= Work instructions =
Set the records down again in full, exactly as they are, apart from the images.

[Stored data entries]
---------------
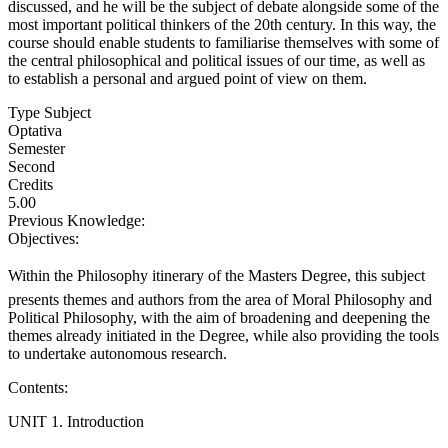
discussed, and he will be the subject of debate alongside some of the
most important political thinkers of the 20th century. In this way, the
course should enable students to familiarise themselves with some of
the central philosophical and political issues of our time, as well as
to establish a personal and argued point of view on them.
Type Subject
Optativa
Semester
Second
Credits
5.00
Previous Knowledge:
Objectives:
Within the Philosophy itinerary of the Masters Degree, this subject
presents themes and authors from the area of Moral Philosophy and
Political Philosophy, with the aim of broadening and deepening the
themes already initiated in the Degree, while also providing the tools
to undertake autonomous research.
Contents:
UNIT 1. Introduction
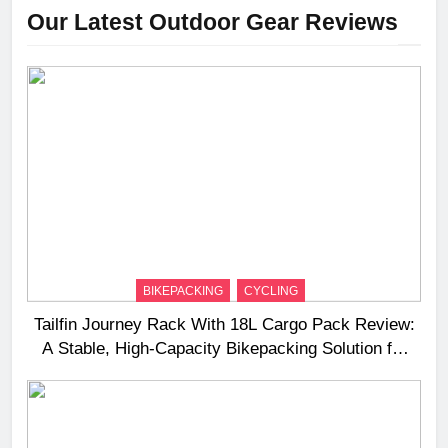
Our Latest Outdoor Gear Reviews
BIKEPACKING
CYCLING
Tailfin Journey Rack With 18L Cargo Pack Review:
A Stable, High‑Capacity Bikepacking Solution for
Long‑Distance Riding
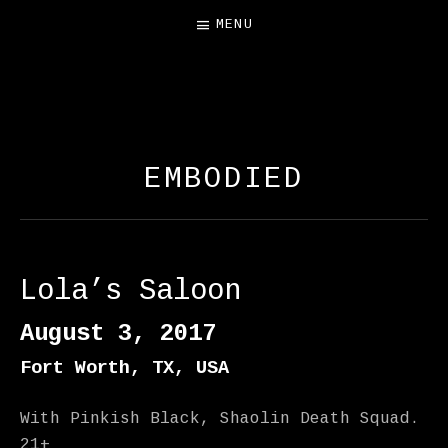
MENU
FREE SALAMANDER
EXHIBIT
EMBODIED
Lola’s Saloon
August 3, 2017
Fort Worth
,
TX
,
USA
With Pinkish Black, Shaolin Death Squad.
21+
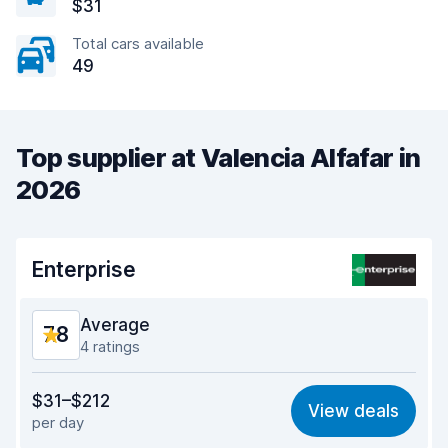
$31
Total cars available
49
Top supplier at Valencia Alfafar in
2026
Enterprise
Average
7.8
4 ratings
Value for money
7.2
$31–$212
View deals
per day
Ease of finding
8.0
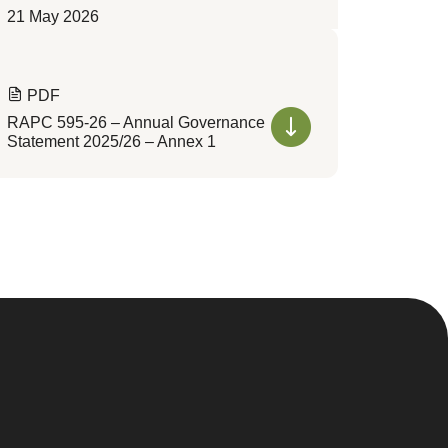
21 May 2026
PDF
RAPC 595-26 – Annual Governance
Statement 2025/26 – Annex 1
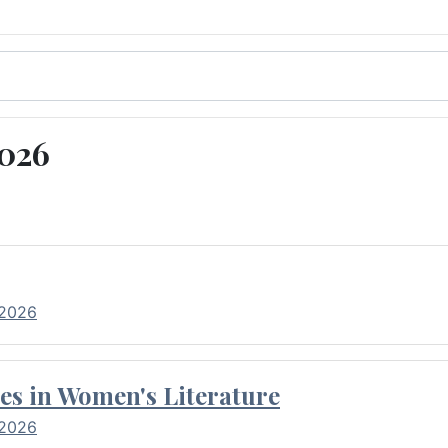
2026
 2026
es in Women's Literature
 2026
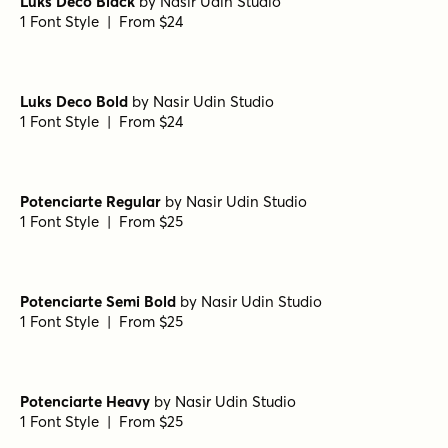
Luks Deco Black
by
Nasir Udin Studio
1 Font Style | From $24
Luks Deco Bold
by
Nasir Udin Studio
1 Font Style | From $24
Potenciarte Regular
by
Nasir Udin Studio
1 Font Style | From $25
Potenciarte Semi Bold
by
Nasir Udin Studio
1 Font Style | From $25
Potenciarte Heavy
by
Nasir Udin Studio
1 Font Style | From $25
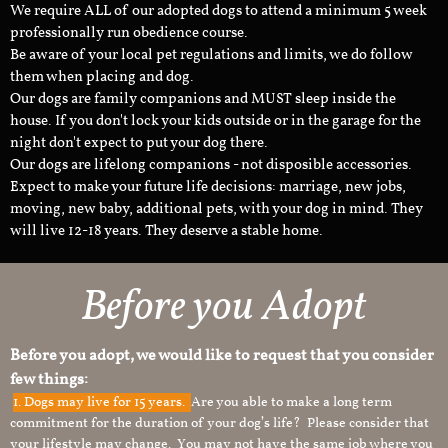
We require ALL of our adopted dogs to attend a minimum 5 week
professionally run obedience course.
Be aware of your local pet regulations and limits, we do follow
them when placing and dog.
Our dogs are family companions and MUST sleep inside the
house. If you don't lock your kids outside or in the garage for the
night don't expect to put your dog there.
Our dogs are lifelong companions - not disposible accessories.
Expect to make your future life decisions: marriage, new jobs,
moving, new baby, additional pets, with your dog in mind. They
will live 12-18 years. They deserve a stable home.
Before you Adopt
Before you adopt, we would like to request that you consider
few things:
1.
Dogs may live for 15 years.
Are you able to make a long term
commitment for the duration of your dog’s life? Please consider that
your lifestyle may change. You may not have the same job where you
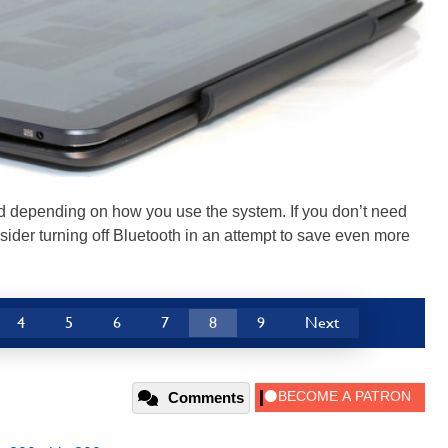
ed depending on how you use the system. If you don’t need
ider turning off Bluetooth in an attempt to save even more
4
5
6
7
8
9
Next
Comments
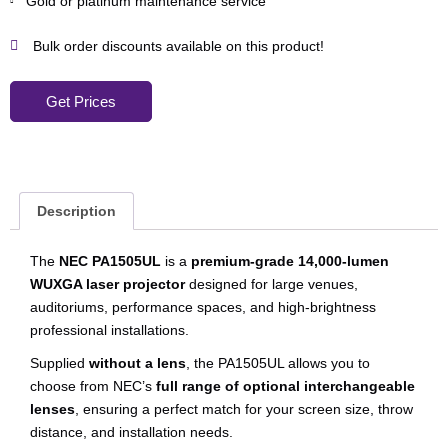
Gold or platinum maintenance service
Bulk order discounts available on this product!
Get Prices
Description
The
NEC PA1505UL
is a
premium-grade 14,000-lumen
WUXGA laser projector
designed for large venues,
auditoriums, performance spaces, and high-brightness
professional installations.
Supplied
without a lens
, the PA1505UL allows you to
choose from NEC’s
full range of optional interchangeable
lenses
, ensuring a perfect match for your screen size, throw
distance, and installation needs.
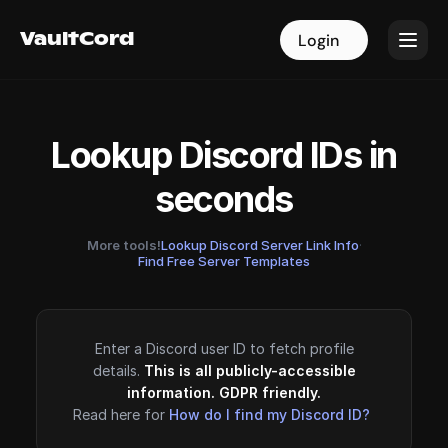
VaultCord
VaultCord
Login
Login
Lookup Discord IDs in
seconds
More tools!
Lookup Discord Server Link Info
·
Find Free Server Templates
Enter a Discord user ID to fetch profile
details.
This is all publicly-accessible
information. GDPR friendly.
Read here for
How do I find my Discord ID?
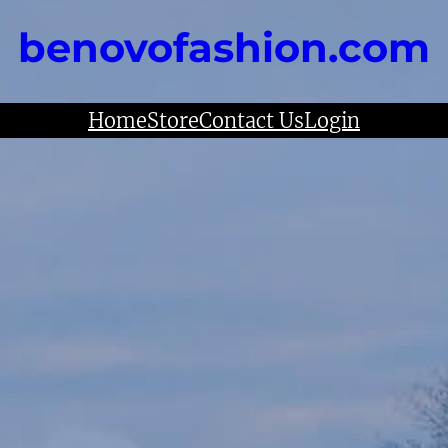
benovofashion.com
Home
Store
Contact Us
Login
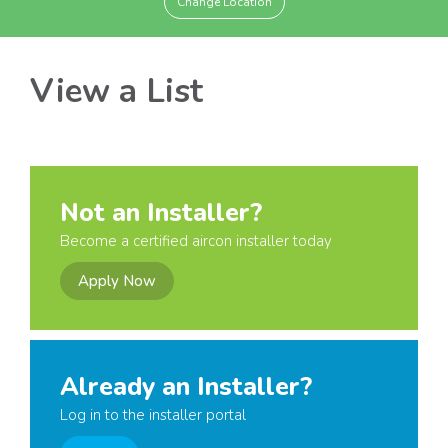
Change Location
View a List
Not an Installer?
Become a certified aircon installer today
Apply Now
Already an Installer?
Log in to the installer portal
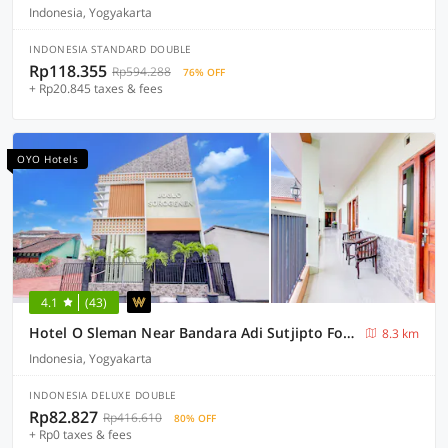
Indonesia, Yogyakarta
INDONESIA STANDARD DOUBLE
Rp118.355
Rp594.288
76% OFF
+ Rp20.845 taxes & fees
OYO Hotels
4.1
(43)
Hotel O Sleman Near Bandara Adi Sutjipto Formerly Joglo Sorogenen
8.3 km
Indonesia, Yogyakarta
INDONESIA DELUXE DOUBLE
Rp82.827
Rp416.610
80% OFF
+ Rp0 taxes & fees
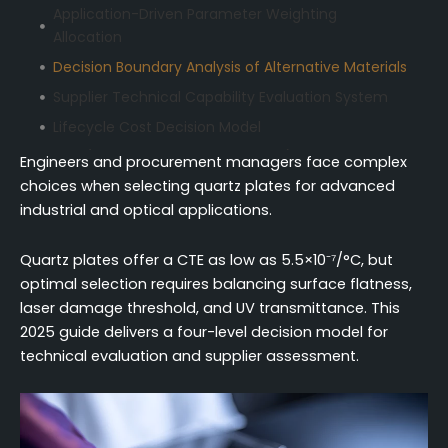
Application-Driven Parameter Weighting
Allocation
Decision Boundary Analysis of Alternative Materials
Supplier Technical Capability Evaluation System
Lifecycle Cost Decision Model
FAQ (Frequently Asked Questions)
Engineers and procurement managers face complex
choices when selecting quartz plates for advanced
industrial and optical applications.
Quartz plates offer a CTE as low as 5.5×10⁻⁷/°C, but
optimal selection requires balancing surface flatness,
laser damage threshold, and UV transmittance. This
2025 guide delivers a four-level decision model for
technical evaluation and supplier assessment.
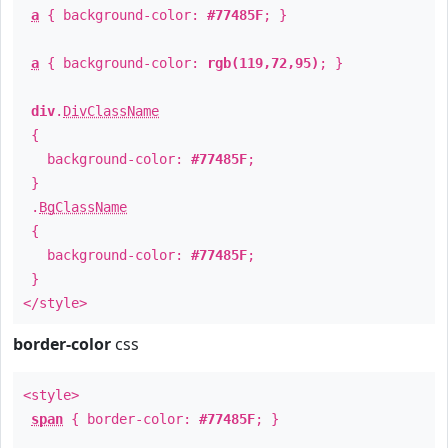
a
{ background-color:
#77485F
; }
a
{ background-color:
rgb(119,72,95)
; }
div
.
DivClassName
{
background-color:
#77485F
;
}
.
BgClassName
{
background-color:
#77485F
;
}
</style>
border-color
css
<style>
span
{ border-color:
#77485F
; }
---------------
= Response below =
discussed, and he will be the subject of debate alongside some of the
most important political thinkers of the 20th century. In this way, the
course should enable students to familiarise themselves with some of
the central philosophical and political issues of our time, as well as
to establish a personal and argued point of view on them.
Type Subject
Optativa
Semester
Second
Credits
5.00
Previous Knowledge:
Objectives:
Within the Philosophy itinerary of the Masters Degree, this subject
presents themes and authors from the area of Moral Philosophy and
Political Philosophy, with the aim of broadening and deepening the
themes already initiated in the Degree, while also providing the tools
to undertake autonomous research.
Contents:
UNIT 1. Introduction
Our Latest Outdoor Gear Reviews
BIKEPACKING
CYCLING
Tailfin Journey Rack With 18L Cargo Pack Review:
A Stable, High‑Capacity Bikepacking Solution for
Long‑Distance Riding
MENU
FREE SALAMANDER
EXHIBIT
EMBODIED
Lola’s Saloon
August 3, 2017
Fort Worth
,
TX
,
USA
With Pinkish Black, Shaolin Death Squad.
21+
$31
Total cars available
49
Top supplier at Valencia Alfafar in
2026
Enterprise
Average
7.8
4 ratings
Value for money
7.2
$31–$212
View deals
per day
Ease of finding
8.0
21 May 2026
PDF
RAPC 595-26 – Annual Governance
Statement 2025/26 – Annex 1
2026
 2026
es in Women's Literature
 2026
Luks Deco Black
by
Nasir Udin Studio
1 Font Style | From $24
Luks Deco Bold
by
Nasir Udin Studio
1 Font Style | From $24
Potenciarte Regular
by
Nasir Udin Studio
1 Font Style | From $25
Potenciarte Semi Bold
by
Nasir Udin Studio
1 Font Style | From $25
Potenciarte Heavy
by
Nasir Udin Studio
1 Font Style | From $25
We require ALL of our adopted dogs to attend a minimum 5 week
professionally run obedience course.
Be aware of your local pet regulations and limits, we do follow
them when placing and dog.
Our dogs are family companions and MUST sleep inside the
house. If you don't lock your kids outside or in the garage for the
night don't expect to put your dog there.
Our dogs are lifelong companions - not disposible accessories.
Expect to make your future life decisions: marriage, new jobs,
moving, new baby, additional pets, with your dog in mind. They
will live 12-18 years. They deserve a stable home.
Before you Adopt
Before you adopt, we would like to request that you consider
few things:
1.
Dogs may live for 15 years.
Are you able to make a long term
commitment for the duration of your dog’s life? Please consider that
your lifestyle may change. You may not have the same job where you
ed depending on how you use the system. If you don’t need
ider turning off Bluetooth in an attempt to save even more
4
5
6
7
8
9
Next
Comments
Gold or platinum maintenance service
Bulk order discounts available on this product!
Get Prices
Description
The
NEC PA1505UL
is a
premium-grade 14,000-lumen
WUXGA laser projector
designed for large venues,
auditoriums, performance spaces, and high-brightness
professional installations.
Supplied
without a lens
, the PA1505UL allows you to
choose from NEC’s
full range of optional interchangeable
lenses
, ensuring a perfect match for your screen size, throw
distance, and installation needs.
VaultCord
VaultCord
Login
Login
Lookup Discord IDs in
seconds
More tools!
Lookup Discord Server Link Info
·
Find Free Server Templates
Enter a Discord user ID to fetch profile
details.
This is all publicly-accessible
information. GDPR friendly.
Read here for
How do I find my Discord ID?
benovofashion.com
Home
Store
Contact Us
Login
Change Location
View a List
Not an Installer?
Become a certified aircon installer today
Apply Now
Already an Installer?
Log in to the installer portal
Indonesia, Yogyakarta
INDONESIA STANDARD DOUBLE
Rp118.355
Rp594.288
76% OFF
+ Rp20.845 taxes & fees
OYO Hotels
4.1
(43)
Hotel O Sleman Near Bandara Adi Sutjipto Formerly Joglo Sorogenen
8.3 km
Indonesia, Yogyakarta
INDONESIA DELUXE DOUBLE
Rp82.827
Rp416.610
80% OFF
+ Rp0 taxes & fees
Application-Driven Parameter Weighting
Allocation
Decision Boundary Analysis of Alternative Materials
Supplier Technical Capability Evaluation System
Lifecycle Cost Decision Model
FAQ (Frequently Asked Questions)
Engineers and procurement managers face complex
choices when selecting quartz plates for advanced
industrial and optical applications.
Quartz plates offer a CTE as low as 5.5×10⁻⁷/°C, but
optimal selection requires balancing surface flatness,
laser damage threshold, and UV transmittance. This
2025 guide delivers a four-level decision model for
technical evaluation and supplier assessment.
a
{ background-color:
#77485F
; }
a
{ background-color:
rgb(119,72,95)
; }
div
.
DivClassName
{
background-color:
#77485F
;
}
.
BgClassName
{
background-color:
#77485F
;
}
</style>
border-color
css
<style>
span
{ border-color:
#77485F
; }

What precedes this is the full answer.